(Beginning of Data provided)
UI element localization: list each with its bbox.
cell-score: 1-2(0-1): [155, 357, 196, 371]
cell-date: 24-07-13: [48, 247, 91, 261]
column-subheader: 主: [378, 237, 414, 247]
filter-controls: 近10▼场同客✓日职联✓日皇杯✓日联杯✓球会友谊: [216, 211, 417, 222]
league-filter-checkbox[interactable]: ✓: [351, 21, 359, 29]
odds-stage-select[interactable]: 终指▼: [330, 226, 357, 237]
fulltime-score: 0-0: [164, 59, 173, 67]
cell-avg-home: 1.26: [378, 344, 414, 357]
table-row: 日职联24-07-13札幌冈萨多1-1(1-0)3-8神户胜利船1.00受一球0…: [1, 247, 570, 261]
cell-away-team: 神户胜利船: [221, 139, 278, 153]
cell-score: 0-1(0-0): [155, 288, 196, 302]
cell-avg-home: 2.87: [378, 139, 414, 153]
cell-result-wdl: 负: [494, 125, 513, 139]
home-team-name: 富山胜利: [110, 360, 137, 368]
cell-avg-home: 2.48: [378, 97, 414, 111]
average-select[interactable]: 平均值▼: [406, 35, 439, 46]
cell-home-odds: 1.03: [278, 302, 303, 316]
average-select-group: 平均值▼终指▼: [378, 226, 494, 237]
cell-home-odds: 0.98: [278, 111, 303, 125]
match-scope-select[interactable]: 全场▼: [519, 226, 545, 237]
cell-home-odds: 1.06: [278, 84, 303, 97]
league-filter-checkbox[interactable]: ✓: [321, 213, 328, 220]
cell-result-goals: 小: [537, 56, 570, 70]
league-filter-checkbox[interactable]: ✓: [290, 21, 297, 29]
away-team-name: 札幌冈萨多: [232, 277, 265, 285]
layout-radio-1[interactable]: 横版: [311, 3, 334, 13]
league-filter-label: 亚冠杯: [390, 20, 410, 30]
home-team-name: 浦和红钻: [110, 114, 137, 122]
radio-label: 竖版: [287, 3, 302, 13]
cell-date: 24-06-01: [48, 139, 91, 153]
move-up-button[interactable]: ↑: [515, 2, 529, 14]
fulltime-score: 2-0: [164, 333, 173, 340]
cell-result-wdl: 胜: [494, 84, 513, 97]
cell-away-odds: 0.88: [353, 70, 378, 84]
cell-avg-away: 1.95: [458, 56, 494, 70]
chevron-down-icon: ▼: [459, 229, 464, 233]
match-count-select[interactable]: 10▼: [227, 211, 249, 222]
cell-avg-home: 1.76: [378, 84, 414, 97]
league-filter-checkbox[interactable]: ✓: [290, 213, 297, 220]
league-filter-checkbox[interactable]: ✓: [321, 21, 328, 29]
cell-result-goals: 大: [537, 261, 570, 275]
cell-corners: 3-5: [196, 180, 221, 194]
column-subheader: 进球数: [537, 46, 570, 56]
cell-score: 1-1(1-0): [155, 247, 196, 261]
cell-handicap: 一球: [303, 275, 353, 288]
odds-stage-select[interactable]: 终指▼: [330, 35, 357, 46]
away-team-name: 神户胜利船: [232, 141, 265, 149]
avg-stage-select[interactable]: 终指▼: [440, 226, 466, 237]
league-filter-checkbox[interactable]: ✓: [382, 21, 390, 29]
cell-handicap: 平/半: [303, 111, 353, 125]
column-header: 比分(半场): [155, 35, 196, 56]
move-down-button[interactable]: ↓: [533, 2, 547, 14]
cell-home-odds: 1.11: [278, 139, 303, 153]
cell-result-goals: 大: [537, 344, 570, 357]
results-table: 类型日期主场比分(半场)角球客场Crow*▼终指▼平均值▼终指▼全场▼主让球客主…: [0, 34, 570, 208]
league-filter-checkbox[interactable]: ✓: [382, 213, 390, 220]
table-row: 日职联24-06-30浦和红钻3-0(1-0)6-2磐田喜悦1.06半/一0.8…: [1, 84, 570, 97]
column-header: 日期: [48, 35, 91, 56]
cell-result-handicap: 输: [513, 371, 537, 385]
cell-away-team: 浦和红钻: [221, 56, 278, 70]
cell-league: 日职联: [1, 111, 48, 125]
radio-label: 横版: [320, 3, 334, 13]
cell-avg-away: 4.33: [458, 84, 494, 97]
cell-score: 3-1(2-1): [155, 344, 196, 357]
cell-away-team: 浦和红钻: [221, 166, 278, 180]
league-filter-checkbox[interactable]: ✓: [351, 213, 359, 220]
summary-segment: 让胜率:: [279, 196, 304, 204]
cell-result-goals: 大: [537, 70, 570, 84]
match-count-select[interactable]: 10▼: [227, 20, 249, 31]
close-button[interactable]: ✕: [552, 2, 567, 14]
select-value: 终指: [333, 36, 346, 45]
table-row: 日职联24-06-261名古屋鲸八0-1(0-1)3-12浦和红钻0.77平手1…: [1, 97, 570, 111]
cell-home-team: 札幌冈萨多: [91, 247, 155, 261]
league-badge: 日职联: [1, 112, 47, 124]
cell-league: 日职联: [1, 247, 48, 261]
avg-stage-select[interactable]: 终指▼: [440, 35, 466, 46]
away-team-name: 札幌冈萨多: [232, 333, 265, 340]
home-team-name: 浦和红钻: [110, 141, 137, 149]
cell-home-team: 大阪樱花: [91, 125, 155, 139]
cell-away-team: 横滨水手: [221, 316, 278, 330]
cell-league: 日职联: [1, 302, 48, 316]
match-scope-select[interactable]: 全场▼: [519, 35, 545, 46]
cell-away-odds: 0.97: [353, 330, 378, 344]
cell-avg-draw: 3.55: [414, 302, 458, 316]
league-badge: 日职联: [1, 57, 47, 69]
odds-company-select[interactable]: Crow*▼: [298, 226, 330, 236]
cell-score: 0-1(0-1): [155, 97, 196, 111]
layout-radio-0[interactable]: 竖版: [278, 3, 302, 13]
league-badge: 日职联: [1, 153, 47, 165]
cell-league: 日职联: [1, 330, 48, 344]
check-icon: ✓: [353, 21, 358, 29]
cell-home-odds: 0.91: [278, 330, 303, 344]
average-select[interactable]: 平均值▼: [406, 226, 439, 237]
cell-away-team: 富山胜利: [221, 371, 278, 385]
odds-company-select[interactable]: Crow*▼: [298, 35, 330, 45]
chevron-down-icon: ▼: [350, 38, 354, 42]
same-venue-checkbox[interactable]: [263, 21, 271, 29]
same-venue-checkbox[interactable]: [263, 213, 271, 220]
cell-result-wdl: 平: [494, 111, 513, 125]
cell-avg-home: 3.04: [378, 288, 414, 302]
(End of Data provided)
- _Goal of the exercise_: All of the records above must be reproduced exactly.

- _Answer to this exercise_:
UI element localization: list each with its bbox.
cell-score: 1-2(0-1): [155, 357, 196, 371]
cell-date: 24-07-13: [48, 247, 91, 261]
column-subheader: 主: [378, 237, 414, 247]
filter-controls: 近10▼场同客✓日职联✓日皇杯✓日联杯✓球会友谊: [216, 211, 417, 222]
league-filter-checkbox[interactable]: ✓: [351, 21, 359, 29]
odds-stage-select[interactable]: 终指▼: [330, 226, 357, 237]
fulltime-score: 0-0: [164, 59, 173, 67]
cell-avg-home: 1.26: [378, 344, 414, 357]
table-row: 日职联24-07-13札幌冈萨多1-1(1-0)3-8神户胜利船1.00受一球0…: [1, 247, 570, 261]
cell-away-team: 神户胜利船: [221, 139, 278, 153]
cell-score: 0-1(0-0): [155, 288, 196, 302]
cell-avg-home: 2.87: [378, 139, 414, 153]
cell-result-wdl: 负: [494, 125, 513, 139]
home-team-name: 富山胜利: [110, 360, 137, 368]
cell-avg-home: 2.48: [378, 97, 414, 111]
average-select[interactable]: 平均值▼: [406, 35, 439, 46]
cell-home-odds: 1.03: [278, 302, 303, 316]
average-select-group: 平均值▼终指▼: [378, 226, 494, 237]
cell-home-odds: 0.98: [278, 111, 303, 125]
match-scope-select[interactable]: 全场▼: [519, 226, 545, 237]
cell-home-odds: 1.06: [278, 84, 303, 97]
league-filter-checkbox[interactable]: ✓: [321, 213, 328, 220]
cell-result-goals: 小: [537, 56, 570, 70]
league-filter-checkbox[interactable]: ✓: [290, 21, 297, 29]
away-team-name: 札幌冈萨多: [232, 277, 265, 285]
layout-radio-1[interactable]: 横版: [311, 3, 334, 13]
league-filter-label: 亚冠杯: [390, 20, 410, 30]
home-team-name: 浦和红钻: [110, 114, 137, 122]
radio-label: 竖版: [287, 3, 302, 13]
cell-date: 24-06-01: [48, 139, 91, 153]
move-up-button[interactable]: ↑: [515, 2, 529, 14]
fulltime-score: 2-0: [164, 333, 173, 340]
cell-result-wdl: 胜: [494, 84, 513, 97]
cell-away-odds: 0.88: [353, 70, 378, 84]
cell-avg-away: 1.95: [458, 56, 494, 70]
chevron-down-icon: ▼: [459, 229, 464, 233]
match-count-select[interactable]: 10▼: [227, 211, 249, 222]
cell-avg-home: 1.76: [378, 84, 414, 97]
league-filter-checkbox[interactable]: ✓: [290, 213, 297, 220]
league-filter-checkbox[interactable]: ✓: [321, 21, 328, 29]
cell-result-goals: 大: [537, 261, 570, 275]
cell-corners: 3-5: [196, 180, 221, 194]
column-subheader: 进球数: [537, 46, 570, 56]
cell-score: 1-1(1-0): [155, 247, 196, 261]
cell-handicap: 一球: [303, 275, 353, 288]
odds-stage-select[interactable]: 终指▼: [330, 35, 357, 46]
away-team-name: 神户胜利船: [232, 141, 265, 149]
avg-stage-select[interactable]: 终指▼: [440, 226, 466, 237]
league-filter-checkbox[interactable]: ✓: [382, 21, 390, 29]
cell-handicap: 平/半: [303, 111, 353, 125]
column-header: 比分(半场): [155, 35, 196, 56]
move-down-button[interactable]: ↓: [533, 2, 547, 14]
cell-home-odds: 1.11: [278, 139, 303, 153]
cell-result-goals: 大: [537, 344, 570, 357]
results-table: 类型日期主场比分(半场)角球客场Crow*▼终指▼平均值▼终指▼全场▼主让球客主…: [0, 34, 570, 208]
league-filter-checkbox[interactable]: ✓: [382, 213, 390, 220]
table-row: 日职联24-06-30浦和红钻3-0(1-0)6-2磐田喜悦1.06半/一0.8…: [1, 84, 570, 97]
column-header: 日期: [48, 35, 91, 56]
cell-result-handicap: 输: [513, 371, 537, 385]
cell-away-team: 浦和红钻: [221, 56, 278, 70]
cell-league: 日职联: [1, 111, 48, 125]
radio-label: 横版: [320, 3, 334, 13]
cell-avg-away: 4.33: [458, 84, 494, 97]
cell-score: 3-1(2-1): [155, 344, 196, 357]
cell-away-team: 浦和红钻: [221, 166, 278, 180]
league-filter-checkbox[interactable]: ✓: [351, 213, 359, 220]
summary-segment: 让胜率:: [279, 196, 304, 204]
cell-result-goals: 大: [537, 70, 570, 84]
match-count-select[interactable]: 10▼: [227, 20, 249, 31]
close-button[interactable]: ✕: [552, 2, 567, 14]
select-value: 终指: [333, 36, 346, 45]
table-row: 日职联24-06-261名古屋鲸八0-1(0-1)3-12浦和红钻0.77平手1…: [1, 97, 570, 111]
cell-home-team: 札幌冈萨多: [91, 247, 155, 261]
league-badge: 日职联: [1, 112, 47, 124]
cell-league: 日职联: [1, 247, 48, 261]
avg-stage-select[interactable]: 终指▼: [440, 35, 466, 46]
away-team-name: 札幌冈萨多: [232, 333, 265, 340]
home-team-name: 浦和红钻: [110, 141, 137, 149]
cell-home-team: 大阪樱花: [91, 125, 155, 139]
cell-away-team: 横滨水手: [221, 316, 278, 330]
cell-league: 日职联: [1, 302, 48, 316]
match-scope-select[interactable]: 全场▼: [519, 35, 545, 46]
cell-away-odds: 0.97: [353, 330, 378, 344]
cell-avg-draw: 3.55: [414, 302, 458, 316]
league-badge: 日职联: [1, 57, 47, 69]
odds-company-select[interactable]: Crow*▼: [298, 226, 330, 236]
cell-score: 0-1(0-1): [155, 97, 196, 111]
layout-radio-0[interactable]: 竖版: [278, 3, 302, 13]
league-badge: 日职联: [1, 153, 47, 165]
cell-league: 日职联: [1, 330, 48, 344]
check-icon: ✓: [353, 21, 358, 29]
cell-home-odds: 0.91: [278, 330, 303, 344]
average-select[interactable]: 平均值▼: [406, 226, 439, 237]
cell-away-team: 富山胜利: [221, 371, 278, 385]
odds-company-select[interactable]: Crow*▼: [298, 35, 330, 45]
chevron-down-icon: ▼: [350, 38, 354, 42]
same-venue-checkbox[interactable]: [263, 21, 271, 29]
same-venue-checkbox[interactable]: [263, 213, 271, 220]
cell-result-wdl: 平: [494, 111, 513, 125]
cell-avg-home: 3.04: [378, 288, 414, 302]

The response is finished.